Search code examples
pythonpandasparquetpyarrow

Using pyarrow how do you append to parquet file?


How do you append/update to a parquet file with pyarrow?

import pandas as pd
import pyarrow as pa
import pyarrow.parquet as pq


 table2 = pd.DataFrame({'one': [-1, np.nan, 2.5], 'two': ['foo', 'bar', 'baz'], 'three': [True, False, True]})
 table3 = pd.DataFrame({'six': [-1, np.nan, 2.5], 'nine': ['foo', 'bar', 'baz'], 'ten': [True, False, True]})

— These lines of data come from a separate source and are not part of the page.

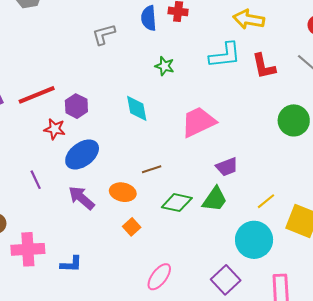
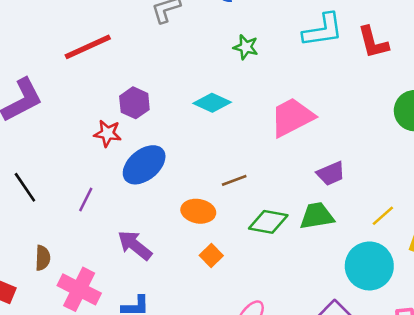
red line: (37, 95) -> (88, 47), moved
cyan diamond: (137, 108) -> (212, 103), turned -52
purple line: (36, 180) -> (86, 199), turned 54
purple arrow: (81, 198) -> (135, 245), moved
green trapezoid: (215, 199) -> (317, 216), turned -132
pink cross: (28, 249) -> (79, 289), turned 32

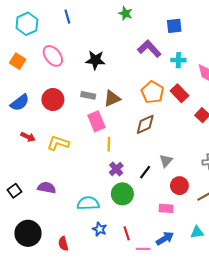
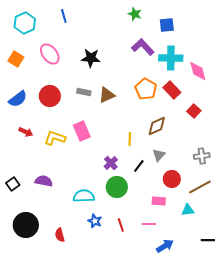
green star: (125, 13) -> (135, 14), moved
cyan cross: (178, 60) -> (171, 58), size x1.6
pink rectangle: (96, 121) -> (82, 131), moved
brown diamond: (145, 124) -> (157, 126), moved
yellow line: (109, 144) -> (130, 139), moved
cyan triangle: (197, 232) -> (188, 210), moved
blue arrow: (165, 238) -> (165, 246), moved
pink line: (143, 249) -> (149, 224), moved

pq.write_table(table2, './dataNew/pqTest2.parquet')
#append pqTest2 here?  

There is nothing I found in the docs about appending parquet files. And, Can you use pyarrow with multiprocessing to insert/update the data.


Solution

  • I ran into the same issue and I think I was able to solve it using the following:

    import pandas as pd
    import pyarrow as pa
    import pyarrow.parquet as pq
    
    
    chunksize=10000 # this is the number of lines
    
    pqwriter = None
    for i, df in enumerate(pd.read_csv('sample.csv', chunksize=chunksize)):
        table = pa.Table.from_pandas(df)
        # for the first chunk of records
        if i == 0:
            # create a parquet write object giving it an output file
            pqwriter = pq.ParquetWriter('sample.parquet', table.schema)            
        pqwriter.write_table(table)
    
    # close the parquet writer
    if pqwriter:
        pqwriter.close()